### [Exercise requirements]
Using the data below, return all lines in which "ΚΙΝΗΜΑ" appears.

__________________________________________________

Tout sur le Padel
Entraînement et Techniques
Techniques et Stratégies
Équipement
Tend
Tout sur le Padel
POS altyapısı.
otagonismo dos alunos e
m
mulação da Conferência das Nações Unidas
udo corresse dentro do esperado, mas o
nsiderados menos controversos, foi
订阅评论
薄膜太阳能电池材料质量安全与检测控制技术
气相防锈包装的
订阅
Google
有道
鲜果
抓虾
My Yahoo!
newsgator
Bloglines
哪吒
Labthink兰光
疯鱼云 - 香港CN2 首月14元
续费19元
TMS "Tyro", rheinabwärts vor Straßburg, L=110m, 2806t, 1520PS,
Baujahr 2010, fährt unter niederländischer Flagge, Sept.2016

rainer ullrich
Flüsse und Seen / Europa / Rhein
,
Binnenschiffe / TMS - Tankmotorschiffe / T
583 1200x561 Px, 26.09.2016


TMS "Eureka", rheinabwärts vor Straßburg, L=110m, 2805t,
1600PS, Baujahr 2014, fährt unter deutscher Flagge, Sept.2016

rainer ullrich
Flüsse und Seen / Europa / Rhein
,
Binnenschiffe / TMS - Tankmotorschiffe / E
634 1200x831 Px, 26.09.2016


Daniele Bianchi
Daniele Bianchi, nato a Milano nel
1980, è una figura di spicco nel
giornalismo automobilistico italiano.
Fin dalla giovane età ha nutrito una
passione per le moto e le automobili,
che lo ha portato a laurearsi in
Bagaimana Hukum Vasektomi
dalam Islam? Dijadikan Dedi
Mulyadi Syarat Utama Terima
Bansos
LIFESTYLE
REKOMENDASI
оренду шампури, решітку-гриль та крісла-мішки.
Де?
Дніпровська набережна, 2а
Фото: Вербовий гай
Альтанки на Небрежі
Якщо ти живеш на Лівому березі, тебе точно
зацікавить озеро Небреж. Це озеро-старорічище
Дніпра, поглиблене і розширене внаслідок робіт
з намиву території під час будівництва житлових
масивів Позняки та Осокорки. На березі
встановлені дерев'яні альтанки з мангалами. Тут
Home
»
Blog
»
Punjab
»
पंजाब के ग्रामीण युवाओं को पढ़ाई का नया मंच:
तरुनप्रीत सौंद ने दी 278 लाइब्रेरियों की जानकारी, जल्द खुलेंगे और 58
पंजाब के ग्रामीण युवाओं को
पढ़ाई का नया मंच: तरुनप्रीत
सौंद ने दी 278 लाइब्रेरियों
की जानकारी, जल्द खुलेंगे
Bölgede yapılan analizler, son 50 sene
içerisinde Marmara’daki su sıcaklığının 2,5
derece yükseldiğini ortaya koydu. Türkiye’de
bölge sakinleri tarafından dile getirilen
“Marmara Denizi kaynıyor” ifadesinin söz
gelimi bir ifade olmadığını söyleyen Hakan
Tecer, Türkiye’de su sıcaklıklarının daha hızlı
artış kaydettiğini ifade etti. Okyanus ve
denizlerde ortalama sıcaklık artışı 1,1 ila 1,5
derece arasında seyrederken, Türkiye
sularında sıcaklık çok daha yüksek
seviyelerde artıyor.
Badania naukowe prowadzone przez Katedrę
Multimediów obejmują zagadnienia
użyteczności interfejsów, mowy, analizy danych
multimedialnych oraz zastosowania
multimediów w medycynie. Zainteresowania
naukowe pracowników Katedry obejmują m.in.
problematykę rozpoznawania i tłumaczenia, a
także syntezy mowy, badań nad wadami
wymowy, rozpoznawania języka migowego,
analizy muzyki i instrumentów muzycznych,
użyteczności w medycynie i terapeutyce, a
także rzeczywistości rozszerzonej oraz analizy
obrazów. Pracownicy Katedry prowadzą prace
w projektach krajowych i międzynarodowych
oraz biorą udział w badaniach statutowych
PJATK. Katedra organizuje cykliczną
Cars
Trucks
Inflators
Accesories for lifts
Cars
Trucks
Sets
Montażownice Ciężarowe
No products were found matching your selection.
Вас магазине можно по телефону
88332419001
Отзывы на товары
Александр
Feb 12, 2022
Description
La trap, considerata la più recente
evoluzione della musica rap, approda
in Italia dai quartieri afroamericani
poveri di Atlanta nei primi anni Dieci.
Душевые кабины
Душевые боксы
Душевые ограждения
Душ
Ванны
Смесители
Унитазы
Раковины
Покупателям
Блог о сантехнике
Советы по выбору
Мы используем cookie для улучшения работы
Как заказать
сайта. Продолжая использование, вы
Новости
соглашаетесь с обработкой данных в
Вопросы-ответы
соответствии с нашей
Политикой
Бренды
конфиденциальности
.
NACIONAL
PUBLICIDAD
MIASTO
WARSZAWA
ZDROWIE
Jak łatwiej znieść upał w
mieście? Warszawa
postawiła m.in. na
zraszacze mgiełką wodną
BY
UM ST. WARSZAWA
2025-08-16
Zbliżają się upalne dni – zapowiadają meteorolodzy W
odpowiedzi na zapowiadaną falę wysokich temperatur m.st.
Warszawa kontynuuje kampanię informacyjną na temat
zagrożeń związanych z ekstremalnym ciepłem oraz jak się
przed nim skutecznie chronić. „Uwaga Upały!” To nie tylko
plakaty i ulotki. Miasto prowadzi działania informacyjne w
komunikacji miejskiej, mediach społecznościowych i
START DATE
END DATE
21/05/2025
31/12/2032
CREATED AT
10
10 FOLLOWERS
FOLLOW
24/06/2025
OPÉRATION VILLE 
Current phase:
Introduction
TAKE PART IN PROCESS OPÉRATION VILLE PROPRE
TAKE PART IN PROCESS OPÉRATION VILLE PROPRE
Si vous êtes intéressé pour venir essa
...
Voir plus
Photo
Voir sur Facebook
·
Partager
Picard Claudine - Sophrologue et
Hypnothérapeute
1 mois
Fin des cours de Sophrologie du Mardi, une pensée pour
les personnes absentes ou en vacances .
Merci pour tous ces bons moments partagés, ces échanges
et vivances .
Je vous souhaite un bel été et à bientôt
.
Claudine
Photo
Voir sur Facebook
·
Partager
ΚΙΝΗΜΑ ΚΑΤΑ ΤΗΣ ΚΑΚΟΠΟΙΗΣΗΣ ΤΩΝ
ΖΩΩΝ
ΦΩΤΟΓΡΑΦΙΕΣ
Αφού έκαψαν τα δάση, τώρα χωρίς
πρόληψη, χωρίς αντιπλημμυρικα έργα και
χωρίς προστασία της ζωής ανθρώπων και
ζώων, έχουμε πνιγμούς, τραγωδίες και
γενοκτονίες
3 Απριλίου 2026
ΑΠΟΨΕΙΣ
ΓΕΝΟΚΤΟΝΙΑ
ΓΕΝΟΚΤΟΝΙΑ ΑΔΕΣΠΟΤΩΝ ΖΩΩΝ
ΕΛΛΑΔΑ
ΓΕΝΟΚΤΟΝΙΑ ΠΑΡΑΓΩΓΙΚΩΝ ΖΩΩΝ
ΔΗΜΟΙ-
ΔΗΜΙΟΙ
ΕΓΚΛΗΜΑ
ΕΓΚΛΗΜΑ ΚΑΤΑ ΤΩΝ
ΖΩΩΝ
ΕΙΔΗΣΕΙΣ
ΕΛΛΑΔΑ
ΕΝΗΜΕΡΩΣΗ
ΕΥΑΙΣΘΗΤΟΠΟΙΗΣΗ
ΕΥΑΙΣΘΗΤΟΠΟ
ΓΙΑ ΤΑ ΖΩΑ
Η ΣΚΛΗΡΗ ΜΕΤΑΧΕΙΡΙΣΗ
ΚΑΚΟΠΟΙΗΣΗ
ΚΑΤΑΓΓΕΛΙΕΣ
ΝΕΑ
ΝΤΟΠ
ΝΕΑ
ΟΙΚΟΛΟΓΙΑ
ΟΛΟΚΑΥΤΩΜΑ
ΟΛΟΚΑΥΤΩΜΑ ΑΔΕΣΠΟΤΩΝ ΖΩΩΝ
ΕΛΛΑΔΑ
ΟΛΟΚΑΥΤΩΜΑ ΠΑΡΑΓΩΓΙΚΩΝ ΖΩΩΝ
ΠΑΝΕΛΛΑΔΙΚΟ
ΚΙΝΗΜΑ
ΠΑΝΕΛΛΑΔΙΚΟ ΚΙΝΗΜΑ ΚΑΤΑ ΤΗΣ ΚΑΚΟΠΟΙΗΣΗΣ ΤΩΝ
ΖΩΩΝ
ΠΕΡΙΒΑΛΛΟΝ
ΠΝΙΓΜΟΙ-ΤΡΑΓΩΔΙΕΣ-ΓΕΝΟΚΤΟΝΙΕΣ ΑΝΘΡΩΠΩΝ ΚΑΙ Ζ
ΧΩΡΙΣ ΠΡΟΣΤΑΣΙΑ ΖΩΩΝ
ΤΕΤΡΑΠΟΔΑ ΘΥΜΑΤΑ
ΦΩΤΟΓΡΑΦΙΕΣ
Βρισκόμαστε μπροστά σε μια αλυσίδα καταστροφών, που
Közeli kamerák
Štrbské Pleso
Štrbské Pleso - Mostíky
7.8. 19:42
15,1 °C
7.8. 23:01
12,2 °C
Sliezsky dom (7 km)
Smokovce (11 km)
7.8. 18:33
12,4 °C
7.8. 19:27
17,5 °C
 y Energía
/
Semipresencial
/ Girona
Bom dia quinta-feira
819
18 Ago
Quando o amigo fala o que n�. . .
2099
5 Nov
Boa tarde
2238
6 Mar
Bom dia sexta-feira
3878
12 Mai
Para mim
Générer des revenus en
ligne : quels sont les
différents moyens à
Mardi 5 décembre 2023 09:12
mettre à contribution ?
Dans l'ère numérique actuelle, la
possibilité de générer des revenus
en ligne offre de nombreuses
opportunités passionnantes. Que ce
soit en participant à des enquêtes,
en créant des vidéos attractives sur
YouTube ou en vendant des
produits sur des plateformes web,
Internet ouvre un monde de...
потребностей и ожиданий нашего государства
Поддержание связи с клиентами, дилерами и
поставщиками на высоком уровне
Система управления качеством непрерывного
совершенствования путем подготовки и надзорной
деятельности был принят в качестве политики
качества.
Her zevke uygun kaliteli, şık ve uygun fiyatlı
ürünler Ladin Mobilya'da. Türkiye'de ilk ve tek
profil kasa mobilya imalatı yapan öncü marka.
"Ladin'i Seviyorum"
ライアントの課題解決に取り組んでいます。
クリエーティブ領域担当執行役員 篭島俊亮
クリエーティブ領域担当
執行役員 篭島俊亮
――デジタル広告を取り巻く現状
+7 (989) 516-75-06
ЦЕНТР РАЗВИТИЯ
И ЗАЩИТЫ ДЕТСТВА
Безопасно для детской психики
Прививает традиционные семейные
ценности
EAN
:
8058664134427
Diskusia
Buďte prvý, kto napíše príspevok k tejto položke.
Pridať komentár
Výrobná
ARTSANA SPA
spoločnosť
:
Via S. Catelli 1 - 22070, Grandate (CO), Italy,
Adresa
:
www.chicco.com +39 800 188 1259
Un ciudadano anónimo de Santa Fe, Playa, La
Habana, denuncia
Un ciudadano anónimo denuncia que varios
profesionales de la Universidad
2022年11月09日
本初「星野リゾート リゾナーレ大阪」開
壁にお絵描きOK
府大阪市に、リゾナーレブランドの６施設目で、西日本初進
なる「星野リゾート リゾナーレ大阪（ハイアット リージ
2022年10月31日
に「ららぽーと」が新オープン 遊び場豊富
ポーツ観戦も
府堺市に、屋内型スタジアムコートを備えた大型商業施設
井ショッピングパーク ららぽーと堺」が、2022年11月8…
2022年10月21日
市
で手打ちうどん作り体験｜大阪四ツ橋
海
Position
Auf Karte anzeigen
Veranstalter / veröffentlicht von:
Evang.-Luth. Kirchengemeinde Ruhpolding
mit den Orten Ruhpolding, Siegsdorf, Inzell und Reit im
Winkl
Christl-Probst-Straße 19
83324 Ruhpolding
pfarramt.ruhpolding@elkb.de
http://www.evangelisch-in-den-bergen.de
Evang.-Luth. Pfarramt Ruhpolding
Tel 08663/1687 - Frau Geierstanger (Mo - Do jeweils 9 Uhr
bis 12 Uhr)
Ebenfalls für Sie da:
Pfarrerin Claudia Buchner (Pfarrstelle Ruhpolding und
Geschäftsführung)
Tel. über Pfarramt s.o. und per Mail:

__________________________________________________

### [Solved exercise]
ΚΙΝΗΜΑ ΚΑΤΑ ΤΗΣ ΚΑΚΟΠΟΙΗΣΗΣ ΤΩΝ
ΚΙΝΗΜΑ
ΠΑΝΕΛΛΑΔΙΚΟ ΚΙΝΗΜΑ ΚΑΤΑ ΤΗΣ ΚΑΚΟΠΟΙΗΣΗΣ ΤΩΝ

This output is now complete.